Education Department Addressing TEACH Grant-to-Loan Conversions

December 21, 2018

After years of confusion because of a poorly crafted law, negative reports from the Government Accountability Office, and complaints from Congress, the U. S. Department of Education has agreed to reimburse teachers whose TEACH (Teacher Education Assistance for College and Higher Education) grants were inadvertently turned into loans.

According to an alert issued by the Department, it expects to provide more detail on next steps by the end of January.  The alert reads, in part:

“ED is finalizing a process that will provide an opportunity for certain TEACH Grant recipients whose TEACH Grants were converted to Direct Unsubsidized Loans to request reconsideration of the conversions. You will be able to request a reconsideration if you met or are meeting the TEACH Grant service requirements within the eight-year service obligation period, but had your grants converted to loans because you did not comply with the annual certification requirement. Once we complete our process work, we plan to update this page by Jan. 31, 2019, with instructions on how to apply for reconsideration of your converted TEACH Grants.”
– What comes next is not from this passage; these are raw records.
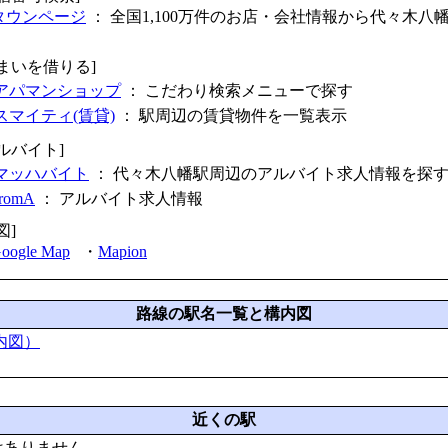
タウンページ
： 全国1,100万件のお店・会社情報から代々木八
住まいを借りる]
アパマンショップ
： こだわり検索メニューで探す
スマイティ(賃貸)
： 駅周辺の賃貸物件を一覧表示
ルバイト]
マッハバイト
： 代々木八幡駅周辺のアルバイト求人情報を探
fromA
：
アルバイト求人情報
図]
oogle Map
・
Mapion
路線の駅名一覧と構内図
内図）
近くの駅
はありません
Roughly 12,000 recipients have found their grants converted to loans because of certification, paperwork, and other administrative errors.  According to reporting by NPR, the servicing contractor for the Department has been inflexible when grantees have appealed the conversion to loans, and thousands of teachers have been burdened with unexpected loan payments.

TEACH grants were created in 2007 to provide up to $4,000 in grant aid to students pursuing a teaching degree. As a reward for service program, TEACH grants are administratively cumbersome, but have been an effective recruiting tool for teachers for low-income schools.  TEACH grant recipients must agree to teach as a highly qualified teacher, full-time, in a high-need field, at a low-income school for at least four of the eight years after completing their degrees. Teachers must certify with the Department annually regarding this service.  If teachers do not meet the service requirements, the grant amounts received convert into a Direct Unsubsidized Loan that must be repaid in full with interest.

Because teaching in a low-income school usually comes with a low salary, teachers with converted grants are often struggling to make loan payments. The new guidance should alleviate the need for these teachers to repay loans they did not expect to have.